Boosting tourism to the area, particularly during Breckenridge’s shoulder seasons, also will be a priority for Buck if he is elected. Tourism, in Buck’s opinion, is closely tied to his other important initiatives of improving parking and encouraging small-business growth.
Although sometimes overlooked, Buck said, parking plays a vital role in tourism and small-business growth. However, the current town council is trying to reduce the number of spaces downtown. The ultimate goal, Buck said, is to push all vehicles out to Airport Road and require residents and visitors to catch a shuttle to Main Street.
“If I have to park on Airport Road and I’m a visitor — even a visitor from the Front Range — I’m going to end my day on the mountain by riding the gondola down a shuttle, the shuttle to my car and then I’m going to leave,” Buck said. “We’re reducing parking downtown when we should be adding more parking to make it easier for people to visit our local businesses.”
Tourism and small-business growth also are priorities for Erin Gigliello, who launched last week her first campaign for public office.
Gigliello, 32, was raised in New Hampshire and studied art with a focus on business at Stonehill College in Massachusetts. She moved to Breckenridge 10 years ago and currently serves as the general manager for TV8 Summit and Outside Television Summit County.
Although linked to Buck in their shared pursuit of encouraging small-business development and tourism, Gigliello said she thinks one of the keys to encouraging business growth is increasing Breckenridge’s affordable-housing inventory to grow a strong, year-round workforce community. Education also would play a major role in attracting businesses to town, Gigliello said.
“I don’t want to overstep those boundaries of deciding what types of businesses can come here or not, but through education I think Breck could help address our turnover problem,” she said. “By talking about what it takes and what types of businesses are already here we can give potential business owners the knowledge they need to be competitive and profitable.”

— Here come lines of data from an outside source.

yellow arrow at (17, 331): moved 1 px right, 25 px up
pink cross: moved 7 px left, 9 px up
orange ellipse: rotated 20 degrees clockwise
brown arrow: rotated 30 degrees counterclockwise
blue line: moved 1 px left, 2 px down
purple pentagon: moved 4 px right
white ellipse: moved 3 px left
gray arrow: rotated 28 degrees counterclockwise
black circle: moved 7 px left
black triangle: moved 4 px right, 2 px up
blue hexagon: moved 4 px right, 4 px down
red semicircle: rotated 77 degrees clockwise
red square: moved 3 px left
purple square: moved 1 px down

Gigliello said there are opportunities to boost shoulder-season tourist traffic by being strategic in the types of events Breckenridge hosts in the future and by considering indoor events when the weather is difficult to predict during the spring and fall months.
“I would also continue to preserve open space because I think recreation is what attracted all of us here in the first place,” she said.

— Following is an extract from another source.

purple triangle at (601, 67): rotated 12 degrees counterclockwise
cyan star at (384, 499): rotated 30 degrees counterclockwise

Another important item on Gigliello’s agenda is advocating for a more transparent government by expanding on the successes of www.engagebreckenridge.com and providing more opportunities for community involvement beyond a town council meeting.
“Too often people feel like they are caught off guard about topics talked about in town council,” Gigliello said. “I think there is an opportunity to hold quarterly or biannual community meetings to talk about issues coming up in the future.”
The town of Breckenridge municipal election takes place April 1 and three seats are open this year. Although they have not officially declared their candidacies, incumbent Councilmember Mark Burke and local resident Elisabeth Lawrence are anticipated to run as well. The three candidates who garner the most votes will earn the vacant seats.